True if you want to lose weight you’ll need to expend more energy (ie: exercising) than you take in (ie: eating). So, burn more calories than you ingest. If you want to lose one pound per week you need to have a 3,500 caloric deficit each week. So this means through exercising (expending some calories) and cutting back on calories you can reach this deficit and lose a pound.

But you don’t want to starve your body, so you have to find the point where you are feeding your body for the exercise you are doing but you are not tricking it into thinking you are starving so it goes into save mode.

And remember, without food you will have no energy! Simple as that! If you want to run a marathon and you stop eating, you’re going to crash. Your body needs food as fuel, just like a car needs gas. Sometimes it helps to think of it in this way: I need to fuel my body. That way you’ll know you need to eat in order to go but you won’t overeat.

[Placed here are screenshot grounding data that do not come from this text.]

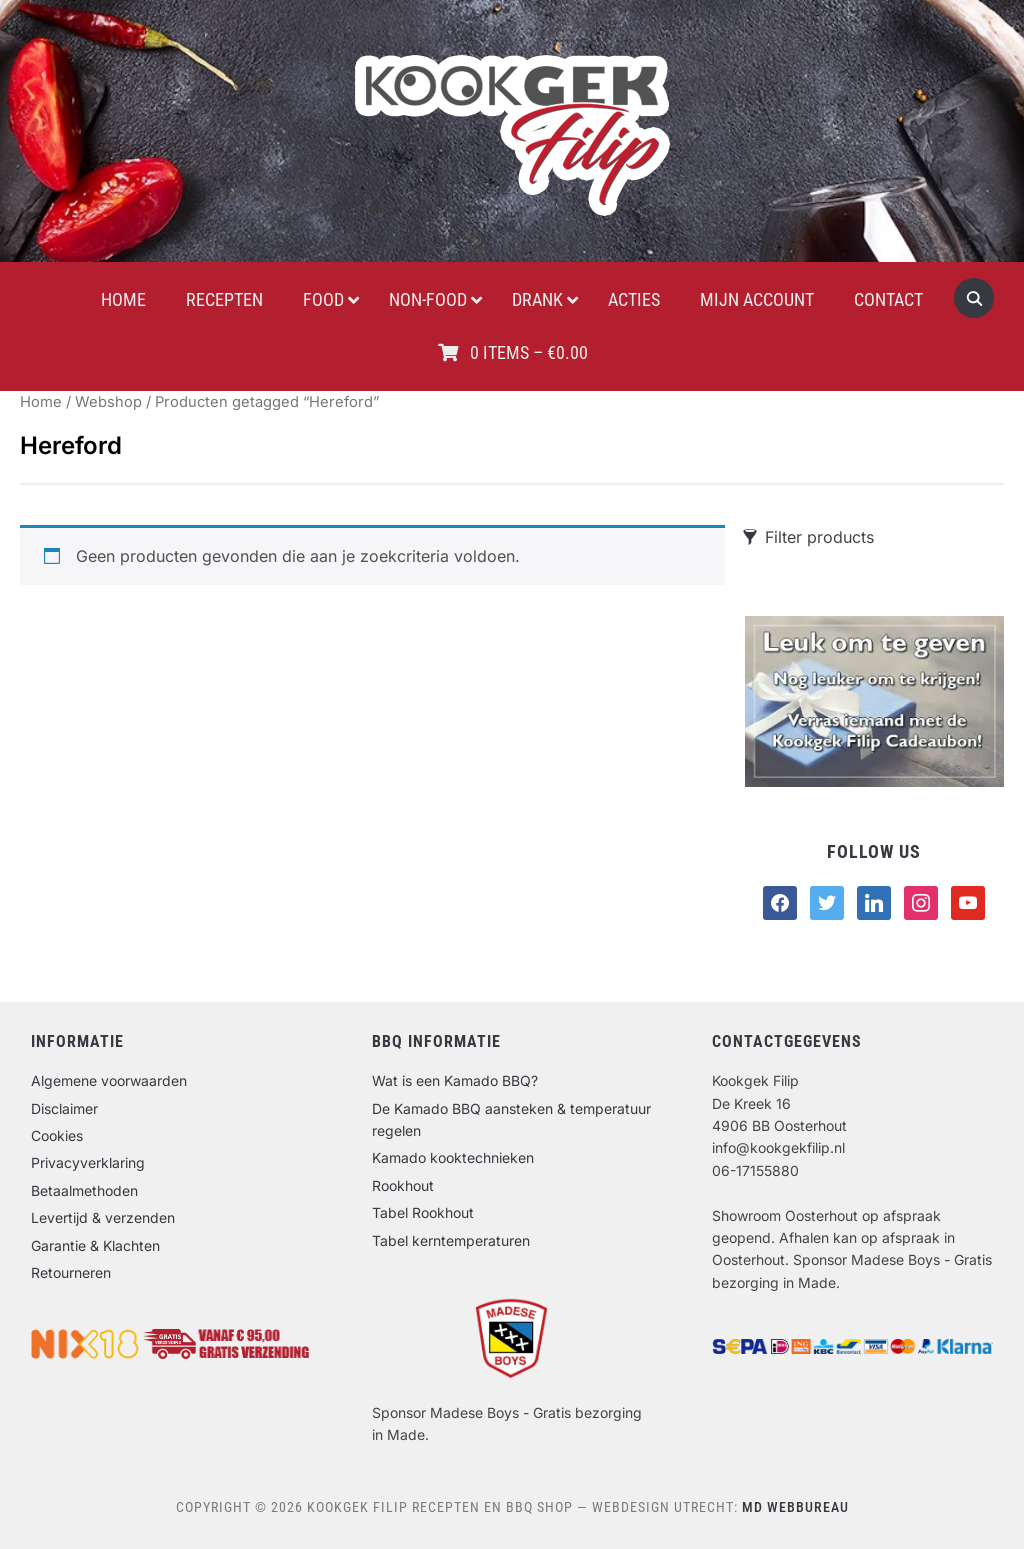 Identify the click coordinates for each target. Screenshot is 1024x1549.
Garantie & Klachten (95, 1245)
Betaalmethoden (84, 1190)
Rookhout (403, 1185)
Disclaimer (64, 1108)
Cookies (57, 1135)
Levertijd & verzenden (103, 1217)
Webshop (108, 402)
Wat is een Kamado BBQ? (455, 1080)
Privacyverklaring (88, 1162)
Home (41, 402)
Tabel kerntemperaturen (451, 1240)
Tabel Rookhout (423, 1212)
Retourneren (71, 1272)
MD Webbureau (795, 1507)
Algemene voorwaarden (109, 1080)
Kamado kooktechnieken (453, 1157) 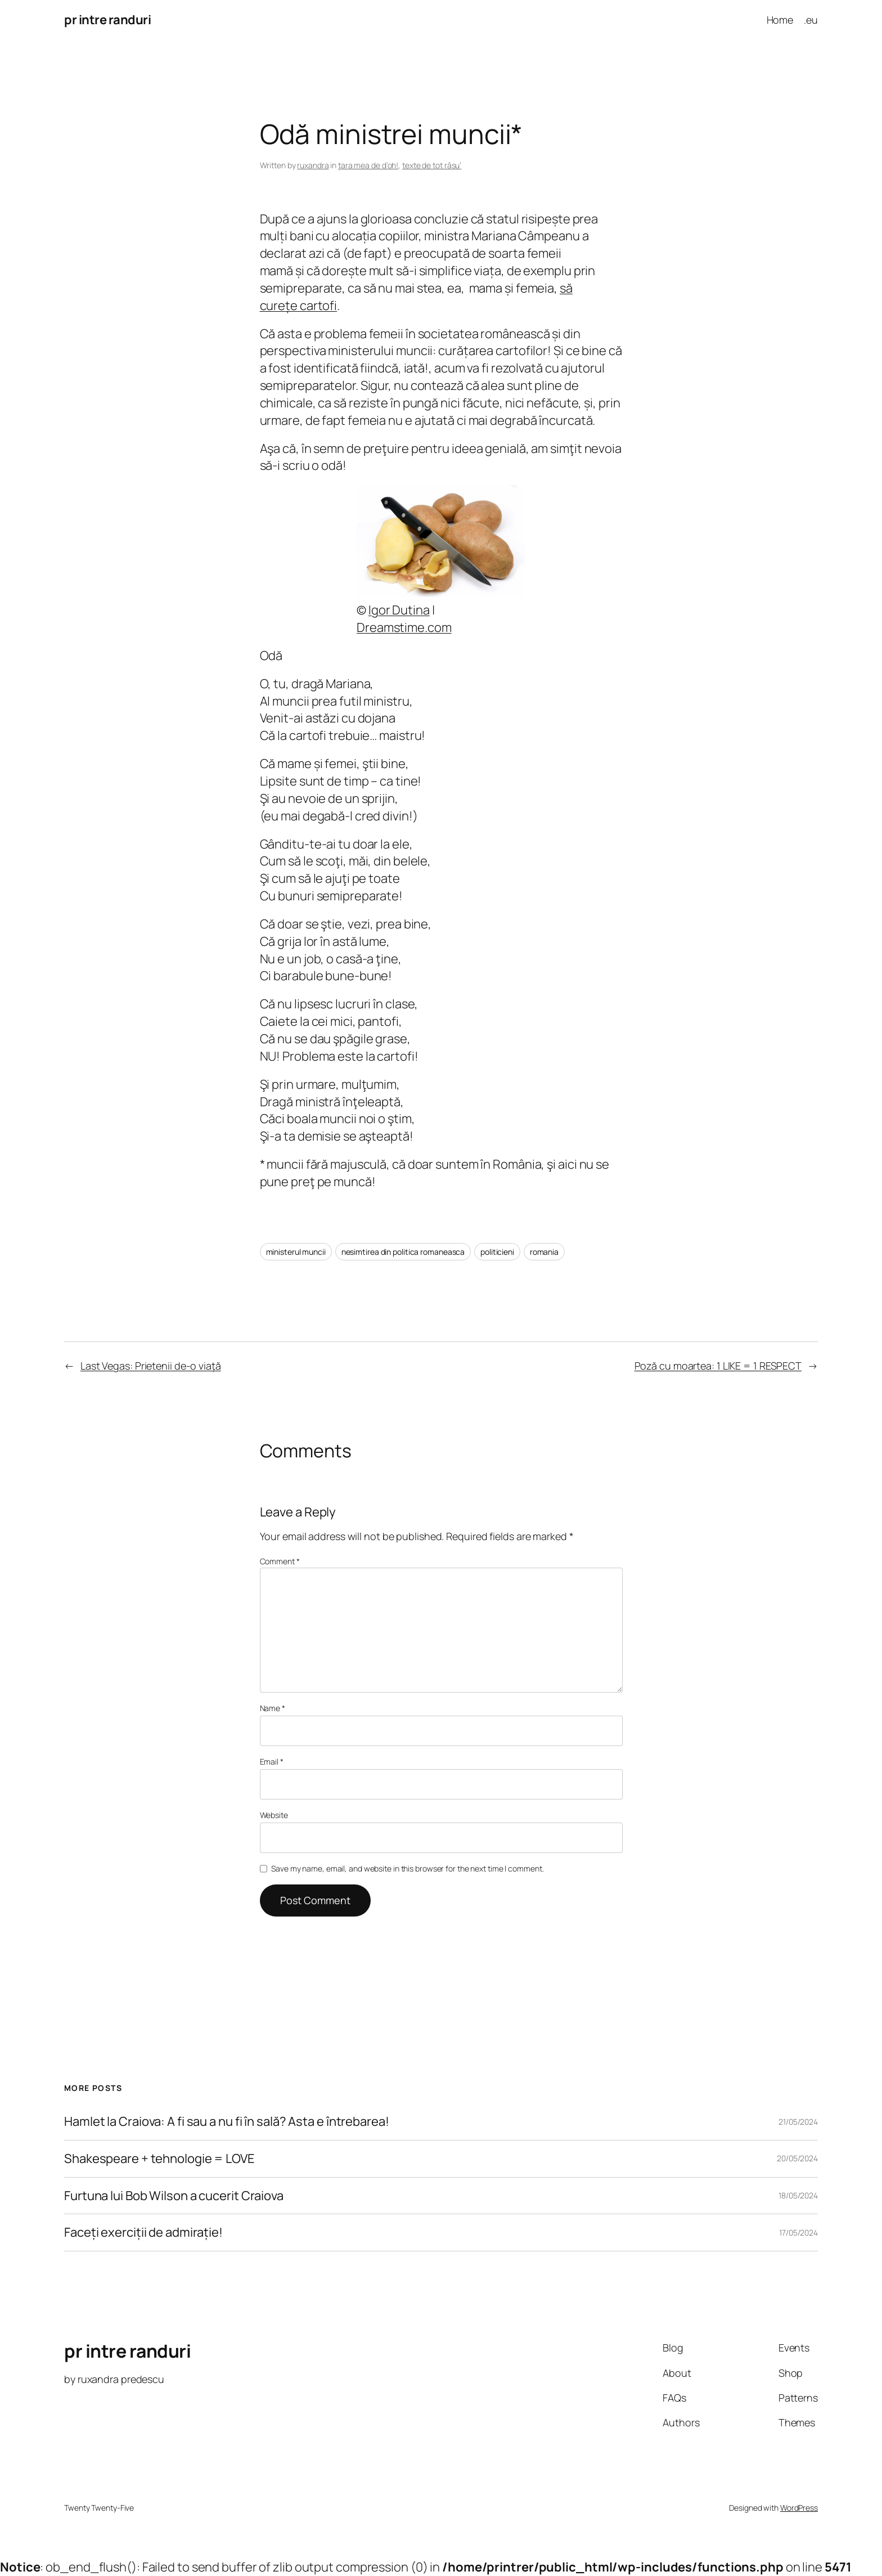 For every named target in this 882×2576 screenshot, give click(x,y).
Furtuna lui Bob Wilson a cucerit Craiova (174, 2196)
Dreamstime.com (404, 627)
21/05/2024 (798, 2121)
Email (272, 1761)
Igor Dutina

So what should you remember?

  1. Eating is meant to fuel your body - not stuff it, not starve it. You need to eat the right types of foods and enough calories each day to sufficiently fuel the energy you are expending while not overeating.
  2. To fuel your body you should be looking at eating a diet that includes complex carbs (brown rice, pasta), protein (eggs, nuts, chicken, meat) and lots of fresh fruits and veggies.
  3. Balance the carbs and proteins. Don’t just eat a plate of pasta; put some chicke on top to keep your body full longer.
  4. Don’t skip the carbs! So many times I have heard people say they don’t eat carbs. my best friend did away with carbs, is a runner, and stopped losing weight. When she picked up some complex carbs she started losing again. Carbs are easier to burn than proteins and fat-don’t be afraid of them if you are running! Just don’t down a tub of sugar each day and you should be okay!
  5. Don’t skip breakfast! Your body needs this to wake up and get going. Remember, you have gone all night long without eating-it is running on empty when you wake.
  6. In addition, it is thirsty! Get up and drink a glass of water no matter what you are going to do next.
  7. Eat several small meals per day instead of two large ones. Your body needs continuous fuel so it doesn’t crash. Supply it with smaller but more frequent meals to sustain your body.

A variety of forumlas exist for figuring out your total caloric needs. These vary from person to person since we all burn differently. Someone who runs three miles might burn 300 calories while someone else might burn 350. I’ll send you over here to look through some information about caloric intake.

Increasing Mileage

I have been increasing my running mileage this week. Knee seems to be doing well with the adjustment. I added on a day of running, and I plan to go eight this Saturday, which will be my longest run since Disney. I’m hoping the knee is okay, and I hope to get back into double digits next Saturday.Don’t forget that you should not go over 10% increase each week in order to prevent injuries. Listen to your body! Someone who is running higher mileage may have no problem with a larger increase while someone starting off might need to increase in mileage even less than this.

Now, the kids are up and all over me, so off I go! Don’t forget to eat healthfully today to fuel your body!